The domain of concurrent programming has changed dramatically over time, in response to growing parallelism. Early exploration into concurrency was theoretical, and then became practical with networks. When multi-core CPUs started becoming the norm, concurrency rose in importance again, because it is often impossible to take advantage of real parallelism without concurrency.

The core idea of a concurrent system is that there are multiple tasks which can communicate with each other, and computation can proceed in any of them at any rate. This is contrary to the behavior of the λ-calculus or the Simple Imperative Language, and contrary to all of our exemplar languages (at least, as far as we’ve investigated them), so we will need both a new formal language and a new exemplar language for concurrency. In practice, of course, in the same way that many languages which are not fundamentally object oriented have picked up object-oriented features, most languages which are not fundamentally concurrent have picked up at least some kind of concurrent features.

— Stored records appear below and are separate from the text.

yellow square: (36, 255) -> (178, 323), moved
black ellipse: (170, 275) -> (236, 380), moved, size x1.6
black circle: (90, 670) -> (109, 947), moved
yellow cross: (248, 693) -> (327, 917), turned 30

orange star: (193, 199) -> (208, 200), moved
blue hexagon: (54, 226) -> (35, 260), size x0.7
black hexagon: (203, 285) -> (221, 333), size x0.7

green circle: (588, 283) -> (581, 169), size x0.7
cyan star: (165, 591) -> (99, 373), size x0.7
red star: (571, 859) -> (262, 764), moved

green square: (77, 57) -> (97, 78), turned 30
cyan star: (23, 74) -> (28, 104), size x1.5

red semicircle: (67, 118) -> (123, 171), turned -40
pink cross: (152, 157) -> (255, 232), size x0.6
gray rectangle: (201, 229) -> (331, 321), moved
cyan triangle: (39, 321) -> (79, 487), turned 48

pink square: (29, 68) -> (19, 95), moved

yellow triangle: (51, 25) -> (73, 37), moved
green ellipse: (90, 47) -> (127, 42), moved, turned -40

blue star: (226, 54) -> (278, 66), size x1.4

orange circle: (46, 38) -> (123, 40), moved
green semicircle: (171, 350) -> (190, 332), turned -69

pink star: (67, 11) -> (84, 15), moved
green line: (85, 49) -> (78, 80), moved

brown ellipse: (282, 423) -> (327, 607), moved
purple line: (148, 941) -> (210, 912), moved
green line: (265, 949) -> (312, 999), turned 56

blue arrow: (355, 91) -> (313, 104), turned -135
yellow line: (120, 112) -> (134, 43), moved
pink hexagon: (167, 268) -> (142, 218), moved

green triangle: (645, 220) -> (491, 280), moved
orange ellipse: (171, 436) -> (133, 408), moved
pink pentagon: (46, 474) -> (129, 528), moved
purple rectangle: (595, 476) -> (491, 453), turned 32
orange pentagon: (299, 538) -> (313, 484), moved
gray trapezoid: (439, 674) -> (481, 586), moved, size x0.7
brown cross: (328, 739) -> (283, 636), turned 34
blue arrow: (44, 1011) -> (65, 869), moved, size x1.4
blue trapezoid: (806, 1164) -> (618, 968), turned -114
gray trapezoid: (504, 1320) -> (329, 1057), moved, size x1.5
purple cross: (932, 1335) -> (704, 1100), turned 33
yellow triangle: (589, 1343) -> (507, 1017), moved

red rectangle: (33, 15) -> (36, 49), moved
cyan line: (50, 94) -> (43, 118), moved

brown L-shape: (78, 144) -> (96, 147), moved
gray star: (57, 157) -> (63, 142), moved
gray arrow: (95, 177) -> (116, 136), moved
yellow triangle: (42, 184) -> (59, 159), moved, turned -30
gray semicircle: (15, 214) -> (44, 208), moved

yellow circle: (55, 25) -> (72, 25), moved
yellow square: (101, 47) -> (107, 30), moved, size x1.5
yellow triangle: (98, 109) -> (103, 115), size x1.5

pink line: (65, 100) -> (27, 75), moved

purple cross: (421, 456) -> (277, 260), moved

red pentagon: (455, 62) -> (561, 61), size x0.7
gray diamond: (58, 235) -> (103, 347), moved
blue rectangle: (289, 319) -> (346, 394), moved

In a formal model of concurrency, we need a way of expressing multiple simultaneous tasks, and, as usual, a way of taking a step. Unlike our previous formal semantics, we want this semantics to be non-deterministic: the fact that any of multiple tasks may proceed is the essence of concurrency. However, we will not define our semantics as truly parallel: a step will involve only one task taking a step, with the non-determinism only affecting which task that is.

Another issue to be addressed is models of concurrency, i.e., how a concurrent language presents multiple tasks. Models of concurrency are defined across two dimensions: how one specifies multiple tasks, and how those multiple tasks communicate. Specification comes down to what structures a language provides for a program to create tasks, and often, to specify real parallelism as well. Options include threads of various sorts, actors, processes, and many others, but all of these terms are imprecise and ambiguous. We will put little focus on the specification of concurrency beyond how it’s done in our formal model and exemplar language, and instead will focus, as usual, on semantics.

The other dimension is communication, which falls largely into two forms: shared-memory concurrency and message-passing concurrency. In shared-memory concurrency, either the entire heap or some portion of the heap is shared between multiple tasks. In our terms, all tasks have the same Σ, and if they share any labels, they can see changes made by other tasks. However, because multiple tasks can compute at the same time, there may not be any guarantee that one task’s write to a location in Σ occurs before another task’s read. Other mechanisms, such as locks, are required to guarantee ordering.

In message-passing concurrency, two new primitive operations are introduced: sending a message and waiting for a message. A task which is waiting for a message cannot proceed until another task sends it a message. A task may send a message at any time, but to do so, must have a way of communicating with the target task. Thus, message-passing concurrency requires some form of message channels, by which two tasks can arrange to exchange messages. Ordering is guaranteed by the directionality of message passing; a waiting task will not proceed until a sending task sends a message.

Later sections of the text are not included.